Rios has been openly gay his entire ten years on the force and is aware that he doesn’t fit the stereotype of a macho Chicago cop. But, he says, “We’re changing that perception [of a macho officer]. The fact that there are so many out officers now—not as many as I would like, I would say—but there are a lot of us that are out on the job, and it makes it easier [to be a gay cop].” After years of outreach, Rios says nowadays he’s often recognized on the street. “I was with my partner and we were at the Dunes, a gay resort in Michigan. Somebody came up and said, ‘Aren’t you the gay police officer from Chicago?’ ”

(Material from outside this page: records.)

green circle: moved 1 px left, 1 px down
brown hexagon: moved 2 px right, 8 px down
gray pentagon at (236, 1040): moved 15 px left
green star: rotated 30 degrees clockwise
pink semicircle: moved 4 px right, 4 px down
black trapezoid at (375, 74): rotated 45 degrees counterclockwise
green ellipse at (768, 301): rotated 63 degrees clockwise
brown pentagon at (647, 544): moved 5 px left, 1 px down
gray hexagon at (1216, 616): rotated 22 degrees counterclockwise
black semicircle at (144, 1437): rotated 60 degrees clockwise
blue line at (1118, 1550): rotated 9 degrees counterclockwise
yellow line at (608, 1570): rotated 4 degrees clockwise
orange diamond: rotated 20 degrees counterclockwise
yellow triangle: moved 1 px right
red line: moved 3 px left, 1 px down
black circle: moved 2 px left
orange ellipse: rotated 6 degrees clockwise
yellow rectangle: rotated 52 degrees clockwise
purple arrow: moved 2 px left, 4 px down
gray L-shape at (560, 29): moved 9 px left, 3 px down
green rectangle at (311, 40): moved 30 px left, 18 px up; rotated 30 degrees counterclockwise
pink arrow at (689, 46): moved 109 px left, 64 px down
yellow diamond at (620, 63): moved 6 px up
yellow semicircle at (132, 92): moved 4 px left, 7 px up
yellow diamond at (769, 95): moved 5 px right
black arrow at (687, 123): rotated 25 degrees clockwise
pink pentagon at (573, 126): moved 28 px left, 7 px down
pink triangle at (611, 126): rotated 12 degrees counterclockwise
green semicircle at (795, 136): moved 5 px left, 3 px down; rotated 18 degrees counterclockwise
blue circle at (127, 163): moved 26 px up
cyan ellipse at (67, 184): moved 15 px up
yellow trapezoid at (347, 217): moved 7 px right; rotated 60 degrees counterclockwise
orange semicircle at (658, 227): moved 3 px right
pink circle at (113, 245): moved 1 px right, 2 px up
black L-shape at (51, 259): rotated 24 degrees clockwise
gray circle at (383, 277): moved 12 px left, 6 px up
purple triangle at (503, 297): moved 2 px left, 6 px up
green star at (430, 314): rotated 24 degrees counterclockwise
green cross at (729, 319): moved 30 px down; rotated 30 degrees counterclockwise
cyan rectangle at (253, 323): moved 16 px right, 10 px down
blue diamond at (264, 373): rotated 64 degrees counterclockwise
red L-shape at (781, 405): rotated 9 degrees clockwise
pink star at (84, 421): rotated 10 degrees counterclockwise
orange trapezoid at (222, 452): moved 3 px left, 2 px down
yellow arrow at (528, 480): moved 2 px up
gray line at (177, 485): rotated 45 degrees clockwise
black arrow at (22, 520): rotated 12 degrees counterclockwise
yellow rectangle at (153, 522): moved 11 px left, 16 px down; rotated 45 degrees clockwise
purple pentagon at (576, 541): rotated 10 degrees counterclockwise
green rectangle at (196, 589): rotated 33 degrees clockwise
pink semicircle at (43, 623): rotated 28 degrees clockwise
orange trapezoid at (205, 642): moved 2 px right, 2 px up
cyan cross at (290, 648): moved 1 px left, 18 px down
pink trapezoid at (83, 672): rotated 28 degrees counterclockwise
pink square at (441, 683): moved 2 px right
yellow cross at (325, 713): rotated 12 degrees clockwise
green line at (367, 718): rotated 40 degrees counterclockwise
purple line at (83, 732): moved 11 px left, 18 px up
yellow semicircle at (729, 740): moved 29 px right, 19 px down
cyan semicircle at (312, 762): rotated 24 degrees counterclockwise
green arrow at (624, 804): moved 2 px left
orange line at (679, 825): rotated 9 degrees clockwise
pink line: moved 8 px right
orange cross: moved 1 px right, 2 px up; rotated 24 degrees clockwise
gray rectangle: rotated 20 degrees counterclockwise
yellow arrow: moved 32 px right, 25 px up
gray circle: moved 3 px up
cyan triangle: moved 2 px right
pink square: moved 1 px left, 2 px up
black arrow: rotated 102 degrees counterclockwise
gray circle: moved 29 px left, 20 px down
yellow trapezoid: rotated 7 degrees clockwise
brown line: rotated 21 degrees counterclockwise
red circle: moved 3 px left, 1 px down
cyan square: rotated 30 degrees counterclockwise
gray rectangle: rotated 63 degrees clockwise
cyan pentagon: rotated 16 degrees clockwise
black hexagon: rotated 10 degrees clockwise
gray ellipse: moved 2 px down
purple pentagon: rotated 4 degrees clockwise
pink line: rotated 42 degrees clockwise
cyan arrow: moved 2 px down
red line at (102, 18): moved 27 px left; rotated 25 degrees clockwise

But responsibility for the LGBT community doesn’t rest solely on Rios’s shoulders. His fellow officers joined him last summer in welcoming a new neighbor to the area: the Center on Halsted (3656 N Halsted St, 773-472-6469), a 65,000-square-foot facility developed for the LGBT community that provides services ranging from therapy and HIV testing to recreational facilities such as basketball courts and cultural programming (LGBT theater company About Face Theatre stages shows there).
The Center’s executive director, Modesto “Tico” Valle, says visitors have doubled since it opened a year ago. “I had a sense that we would be busy, but not to this tune,” he says. “Fifteen hundred and sometimes 2,000 people a day is pretty remarkable. I don’t know what other kinds of institutions are seeing that volume.”